### ASSIGNMENT
Repeat the listing word for word, but skip any pictures.

### SUPPLIED DATA

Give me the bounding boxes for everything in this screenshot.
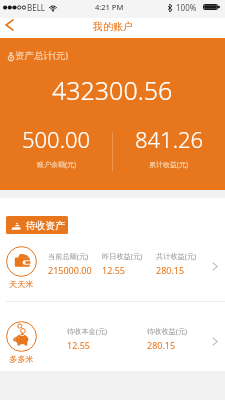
button[interactable]: Back [0,18,20,38]
staticText: 500.00 [22,124,91,154]
staticText: 4:21 PM [95,2,124,12]
staticText: 当前总额(元) [48,251,89,261]
staticText: 432300.56 [52,73,173,107]
staticText: BELL [27,2,46,13]
staticText: 280.15 [156,264,185,276]
staticText: 我的账户 [93,20,133,33]
staticText: 215000.00 [48,264,92,276]
staticText: 待收资产 [26,220,66,232]
staticText: 资产总计(元) [15,49,69,62]
staticText: 100% [176,2,197,13]
staticText: 多多米 [6,354,37,364]
button[interactable]: 待收资产 [6,216,68,234]
staticText: 841.26 [135,124,204,154]
staticText: 天天米 [6,279,37,289]
staticText: 280.15 [147,339,176,351]
staticText: 账户余额(元) [37,160,77,170]
staticText: 待收收益(元) [147,326,188,336]
staticText: 待收本金(元) [67,326,108,336]
staticText: 昨日收益(元) [102,251,143,261]
staticText: 12.55 [67,339,91,351]
button[interactable]: 多多米 [0,319,225,375]
button[interactable]: 天天米 [0,244,225,300]
staticText: 累计收益(元) [149,160,189,170]
staticText: 共计收益(元) [156,251,197,261]
staticText: 12.55 [102,264,126,276]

### THE ANSWER
Give me the bounding boxes for everything in this screenshot.
button[interactable]: Back [0,18,20,38]
staticText: 500.00 [22,124,91,154]
staticText: 4:21 PM [95,2,124,12]
staticText: 当前总额(元) [48,251,89,261]
staticText: 432300.56 [52,73,173,107]
staticText: BELL [27,2,46,13]
staticText: 280.15 [156,264,185,276]
staticText: 我的账户 [93,20,133,33]
staticText: 215000.00 [48,264,92,276]
staticText: 待收资产 [26,220,66,232]
staticText: 资产总计(元) [15,49,69,62]
staticText: 100% [176,2,197,13]
staticText: 多多米 [6,354,37,364]
button[interactable]: 待收资产 [6,216,68,234]
staticText: 841.26 [135,124,204,154]
staticText: 天天米 [6,279,37,289]
staticText: 280.15 [147,339,176,351]
staticText: 账户余额(元) [37,160,77,170]
staticText: 待收收益(元) [147,326,188,336]
staticText: 待收本金(元) [67,326,108,336]
staticText: 昨日收益(元) [102,251,143,261]
staticText: 12.55 [67,339,91,351]
button[interactable]: 多多米 [0,319,225,375]
button[interactable]: 天天米 [0,244,225,300]
staticText: 累计收益(元) [149,160,189,170]
staticText: 共计收益(元) [156,251,197,261]
staticText: 12.55 [102,264,126,276]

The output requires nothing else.